EXERCISE MATERIALS START
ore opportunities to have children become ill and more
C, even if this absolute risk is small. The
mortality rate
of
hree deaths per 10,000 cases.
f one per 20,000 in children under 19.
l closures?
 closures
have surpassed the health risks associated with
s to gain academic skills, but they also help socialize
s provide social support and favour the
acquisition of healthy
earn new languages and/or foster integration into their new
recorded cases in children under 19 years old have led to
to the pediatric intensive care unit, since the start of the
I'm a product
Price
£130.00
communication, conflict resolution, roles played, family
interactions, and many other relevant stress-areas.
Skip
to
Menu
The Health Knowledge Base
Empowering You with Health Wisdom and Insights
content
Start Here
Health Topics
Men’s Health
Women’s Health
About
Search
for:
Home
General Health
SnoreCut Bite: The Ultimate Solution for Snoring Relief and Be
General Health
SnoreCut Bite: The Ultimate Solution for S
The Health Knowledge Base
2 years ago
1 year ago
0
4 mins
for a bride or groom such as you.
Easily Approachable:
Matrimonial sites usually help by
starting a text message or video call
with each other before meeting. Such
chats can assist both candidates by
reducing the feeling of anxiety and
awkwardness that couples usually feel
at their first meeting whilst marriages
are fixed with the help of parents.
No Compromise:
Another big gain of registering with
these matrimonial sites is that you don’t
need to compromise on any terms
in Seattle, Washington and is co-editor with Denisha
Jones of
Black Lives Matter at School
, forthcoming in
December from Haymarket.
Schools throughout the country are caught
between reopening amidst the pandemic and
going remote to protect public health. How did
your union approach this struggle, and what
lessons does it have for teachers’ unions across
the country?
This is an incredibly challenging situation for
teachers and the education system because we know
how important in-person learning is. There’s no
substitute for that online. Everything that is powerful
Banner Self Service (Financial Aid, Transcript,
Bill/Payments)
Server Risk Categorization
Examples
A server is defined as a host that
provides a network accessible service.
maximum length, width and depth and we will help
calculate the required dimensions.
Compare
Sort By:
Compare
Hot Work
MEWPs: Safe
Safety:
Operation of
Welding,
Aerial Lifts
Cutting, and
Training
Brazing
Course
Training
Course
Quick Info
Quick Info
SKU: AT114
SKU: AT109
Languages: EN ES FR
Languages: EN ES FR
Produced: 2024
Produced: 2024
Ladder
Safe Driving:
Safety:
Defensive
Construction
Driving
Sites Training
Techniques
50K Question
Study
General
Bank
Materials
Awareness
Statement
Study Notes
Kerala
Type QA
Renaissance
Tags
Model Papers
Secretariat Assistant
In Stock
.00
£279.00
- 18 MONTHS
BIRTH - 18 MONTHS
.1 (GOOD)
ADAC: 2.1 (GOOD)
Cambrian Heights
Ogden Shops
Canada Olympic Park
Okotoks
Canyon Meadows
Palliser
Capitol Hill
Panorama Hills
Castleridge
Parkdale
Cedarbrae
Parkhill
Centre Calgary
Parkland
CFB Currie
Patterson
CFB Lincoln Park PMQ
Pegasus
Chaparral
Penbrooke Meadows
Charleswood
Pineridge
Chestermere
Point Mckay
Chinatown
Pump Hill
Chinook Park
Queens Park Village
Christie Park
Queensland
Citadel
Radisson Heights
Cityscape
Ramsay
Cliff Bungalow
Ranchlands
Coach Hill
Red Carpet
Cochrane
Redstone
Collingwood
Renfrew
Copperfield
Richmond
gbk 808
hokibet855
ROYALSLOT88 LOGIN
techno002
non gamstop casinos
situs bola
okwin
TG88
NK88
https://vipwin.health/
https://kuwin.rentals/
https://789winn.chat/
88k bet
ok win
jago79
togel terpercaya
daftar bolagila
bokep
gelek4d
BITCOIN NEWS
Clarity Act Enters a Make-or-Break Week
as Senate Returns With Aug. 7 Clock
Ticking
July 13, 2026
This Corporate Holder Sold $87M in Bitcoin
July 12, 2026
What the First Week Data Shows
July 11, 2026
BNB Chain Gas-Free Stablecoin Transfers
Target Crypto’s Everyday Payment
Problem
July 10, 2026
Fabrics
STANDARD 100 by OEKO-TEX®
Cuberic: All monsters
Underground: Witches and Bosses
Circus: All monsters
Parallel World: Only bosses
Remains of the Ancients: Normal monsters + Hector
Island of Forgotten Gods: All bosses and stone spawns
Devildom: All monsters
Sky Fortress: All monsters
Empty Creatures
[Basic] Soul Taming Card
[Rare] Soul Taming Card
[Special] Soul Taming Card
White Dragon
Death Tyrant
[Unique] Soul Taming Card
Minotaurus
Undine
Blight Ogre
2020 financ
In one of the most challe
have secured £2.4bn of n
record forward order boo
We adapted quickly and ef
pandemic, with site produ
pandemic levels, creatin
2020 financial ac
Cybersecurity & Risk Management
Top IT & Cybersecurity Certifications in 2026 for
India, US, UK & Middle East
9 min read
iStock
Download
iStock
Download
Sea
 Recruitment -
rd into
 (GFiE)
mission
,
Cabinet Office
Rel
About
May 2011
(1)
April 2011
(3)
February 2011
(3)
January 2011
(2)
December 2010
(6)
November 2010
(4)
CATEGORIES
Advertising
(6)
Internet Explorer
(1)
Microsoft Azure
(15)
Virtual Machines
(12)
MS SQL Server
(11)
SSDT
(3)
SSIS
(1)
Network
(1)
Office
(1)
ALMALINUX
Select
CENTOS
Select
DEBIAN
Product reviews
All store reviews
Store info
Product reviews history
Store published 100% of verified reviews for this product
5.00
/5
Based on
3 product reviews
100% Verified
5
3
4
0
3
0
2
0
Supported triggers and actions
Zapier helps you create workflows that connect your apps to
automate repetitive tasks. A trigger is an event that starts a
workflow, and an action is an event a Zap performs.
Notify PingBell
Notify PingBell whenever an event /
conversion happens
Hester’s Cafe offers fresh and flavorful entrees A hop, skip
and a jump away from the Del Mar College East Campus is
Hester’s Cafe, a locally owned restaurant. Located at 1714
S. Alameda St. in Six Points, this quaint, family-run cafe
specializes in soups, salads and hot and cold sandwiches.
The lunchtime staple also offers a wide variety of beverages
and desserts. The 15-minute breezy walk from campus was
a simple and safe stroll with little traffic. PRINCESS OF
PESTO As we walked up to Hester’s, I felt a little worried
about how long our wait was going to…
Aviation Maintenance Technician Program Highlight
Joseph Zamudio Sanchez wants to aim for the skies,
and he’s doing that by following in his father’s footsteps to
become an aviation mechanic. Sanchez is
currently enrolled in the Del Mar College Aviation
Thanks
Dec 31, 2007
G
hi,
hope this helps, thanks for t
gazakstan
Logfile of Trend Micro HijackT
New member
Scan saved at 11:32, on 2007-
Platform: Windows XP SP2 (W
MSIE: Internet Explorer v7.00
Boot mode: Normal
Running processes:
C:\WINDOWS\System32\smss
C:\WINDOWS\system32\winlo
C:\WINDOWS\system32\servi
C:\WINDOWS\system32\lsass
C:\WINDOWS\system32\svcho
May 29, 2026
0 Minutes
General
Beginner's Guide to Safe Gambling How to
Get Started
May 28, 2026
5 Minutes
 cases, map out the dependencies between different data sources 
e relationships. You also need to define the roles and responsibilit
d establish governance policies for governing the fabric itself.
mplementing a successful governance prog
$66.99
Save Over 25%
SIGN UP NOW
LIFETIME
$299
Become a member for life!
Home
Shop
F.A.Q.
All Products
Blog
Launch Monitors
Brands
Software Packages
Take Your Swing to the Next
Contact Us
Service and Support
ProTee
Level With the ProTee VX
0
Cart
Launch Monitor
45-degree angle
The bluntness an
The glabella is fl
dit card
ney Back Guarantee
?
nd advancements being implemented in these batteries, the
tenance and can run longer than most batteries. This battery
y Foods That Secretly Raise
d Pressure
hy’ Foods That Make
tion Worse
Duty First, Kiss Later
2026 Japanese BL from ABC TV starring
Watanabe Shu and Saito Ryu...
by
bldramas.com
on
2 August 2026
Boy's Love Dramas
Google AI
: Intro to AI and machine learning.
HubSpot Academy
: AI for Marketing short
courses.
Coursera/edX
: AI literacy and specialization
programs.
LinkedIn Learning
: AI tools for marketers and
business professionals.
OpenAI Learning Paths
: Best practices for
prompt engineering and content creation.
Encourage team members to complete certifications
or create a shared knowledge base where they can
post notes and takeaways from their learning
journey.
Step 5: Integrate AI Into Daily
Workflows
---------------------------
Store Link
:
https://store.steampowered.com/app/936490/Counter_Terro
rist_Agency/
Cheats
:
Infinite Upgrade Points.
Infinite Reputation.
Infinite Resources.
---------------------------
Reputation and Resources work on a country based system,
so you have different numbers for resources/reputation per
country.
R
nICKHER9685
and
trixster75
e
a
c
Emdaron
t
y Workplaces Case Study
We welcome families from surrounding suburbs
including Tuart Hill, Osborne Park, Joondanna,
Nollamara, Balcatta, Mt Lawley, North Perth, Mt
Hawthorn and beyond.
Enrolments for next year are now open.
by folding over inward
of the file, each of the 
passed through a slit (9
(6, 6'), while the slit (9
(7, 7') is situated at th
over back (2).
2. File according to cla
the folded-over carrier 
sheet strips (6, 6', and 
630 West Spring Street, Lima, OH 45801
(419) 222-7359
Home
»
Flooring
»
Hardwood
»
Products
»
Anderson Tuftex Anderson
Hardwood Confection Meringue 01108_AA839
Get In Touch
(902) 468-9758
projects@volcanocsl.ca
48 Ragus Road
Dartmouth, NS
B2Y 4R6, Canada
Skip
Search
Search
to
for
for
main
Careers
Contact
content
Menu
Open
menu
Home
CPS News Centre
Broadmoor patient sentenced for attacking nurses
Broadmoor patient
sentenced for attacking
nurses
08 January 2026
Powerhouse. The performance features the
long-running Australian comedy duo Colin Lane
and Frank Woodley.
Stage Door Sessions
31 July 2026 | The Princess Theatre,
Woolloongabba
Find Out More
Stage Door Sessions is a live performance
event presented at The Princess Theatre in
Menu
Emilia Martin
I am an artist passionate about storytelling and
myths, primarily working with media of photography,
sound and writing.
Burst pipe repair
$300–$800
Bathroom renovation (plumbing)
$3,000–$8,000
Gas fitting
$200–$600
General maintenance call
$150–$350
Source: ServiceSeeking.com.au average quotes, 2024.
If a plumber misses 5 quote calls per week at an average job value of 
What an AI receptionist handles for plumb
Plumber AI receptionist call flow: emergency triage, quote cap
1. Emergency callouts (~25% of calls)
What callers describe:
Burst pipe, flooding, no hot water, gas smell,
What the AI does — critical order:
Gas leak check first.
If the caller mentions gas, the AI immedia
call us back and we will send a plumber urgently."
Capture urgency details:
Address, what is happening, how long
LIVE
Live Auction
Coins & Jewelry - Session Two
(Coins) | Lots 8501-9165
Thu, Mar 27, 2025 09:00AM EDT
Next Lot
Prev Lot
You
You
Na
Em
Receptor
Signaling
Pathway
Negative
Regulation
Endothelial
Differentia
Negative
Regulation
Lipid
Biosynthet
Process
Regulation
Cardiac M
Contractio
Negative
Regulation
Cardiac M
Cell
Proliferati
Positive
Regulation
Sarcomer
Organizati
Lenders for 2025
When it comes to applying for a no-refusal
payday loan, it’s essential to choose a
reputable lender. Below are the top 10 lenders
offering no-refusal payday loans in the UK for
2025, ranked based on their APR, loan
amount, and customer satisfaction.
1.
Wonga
EXERCISE MATERIALS END
■ ACTIVITY:
Show all lines above holding "monsters".

■ OUTPUT OF THE TASK:
Cuberic: All monsters
Circus: All monsters
Remains of the Ancients: Normal monsters + Hector
Devildom: All monsters
Sky Fortress: All monsters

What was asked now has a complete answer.